Kevin Chant – Developing Metadata-Driven Frameworks for Microsoft Fabric to Cater for Change Detection | Chantified Lens

Rather than focusing on a specific detection mechanism, Kevin zoomed out to the framework level. He highlighted several open-source, metadata-driven frameworks for Microsoft Fabric that already include watermark and incremental load logic, and strongly recommends customizing an existing mature solution rather than building from scratch. If you do improve on one, contribute it back.

Deborah Melkin – Capturing Data Changes | Deb the DBA

Deborah drew on her experience building a conference session comparing CDC and CES. A few CDC lessons that aren’t obvious from the documentation: the SQL Agent jobs CDC creates don’t account for Availability Group failovers, but you can modify them to check which replica is primary, a tip she credits to Jeff Iannucci. CDC is also designed to be transient, so if something goes wrong and you don’t catch it for a week, the data you needed may already be outside the default 3-day retention window. Her broader point: the biggest problems with CDC usually aren’t CDC itself, but insufficient monitoring.

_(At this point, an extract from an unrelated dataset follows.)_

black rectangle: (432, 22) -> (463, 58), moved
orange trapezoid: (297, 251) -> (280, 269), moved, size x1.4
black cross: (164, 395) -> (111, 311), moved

Andy Brownsword – Change Detection

Andy shared a before-and-after story with real numbers. His team had an overnight batch process ingesting 12 months of transactional data (~250 million records) with an 8-hour runtime, and over 99% of those rows hadn’t changed. The solution was hashing: generate a hash of each record at read time, compare against the stored hash, and filter out unchanged records before they ever reach the database. That brought runtime down to about 30 minutes. But the emphasis of the post is less on hashing and more on the principle: identify unnecessary work as early as possible in the pipeline, and quantify how much you can eliminate before choosing a solution. Hashing made sense here because 99% of records were unchanged; at 10% it might not have.

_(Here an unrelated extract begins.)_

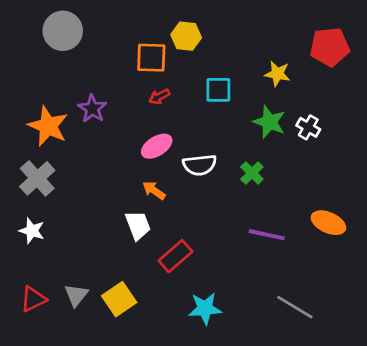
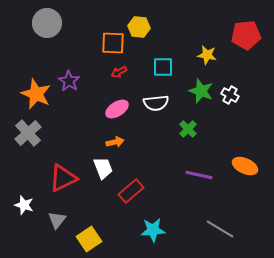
white semicircle: (200, 165) -> (156, 103), moved
orange arrow: (154, 190) -> (115, 142), turned 132
white star: (32, 231) -> (24, 205), moved
red triangle: (33, 299) -> (63, 178), moved, size x1.4
yellow square: (119, 299) -> (89, 239), moved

Justin Cunningham – ETL Change Detection: Stop Full Refreshing Everything | ProcureSQL

Justin argued that teams default to full refreshes because it feels safe, and that this breaks at scale as run windows stretch and compute costs climb. He compared four strategies (timestamp-based, hash diff, Change Event Stream, and source CDC) and made the point that a robust solution combines them rather than relying on any one approach alone. He also described a team using a 24-hour look-back window that seemed fine until finance found incorrect historical data: old orders were being adjusted months later without updating the updated_at column, so those changes were never picked up. The fix required rolling look-back windows, stateful watermarking, and idempotent merges. His bottom line: weak change detection leads to stale dashboards and data people can’t trust, so it’s a business problem as much as an engineering one.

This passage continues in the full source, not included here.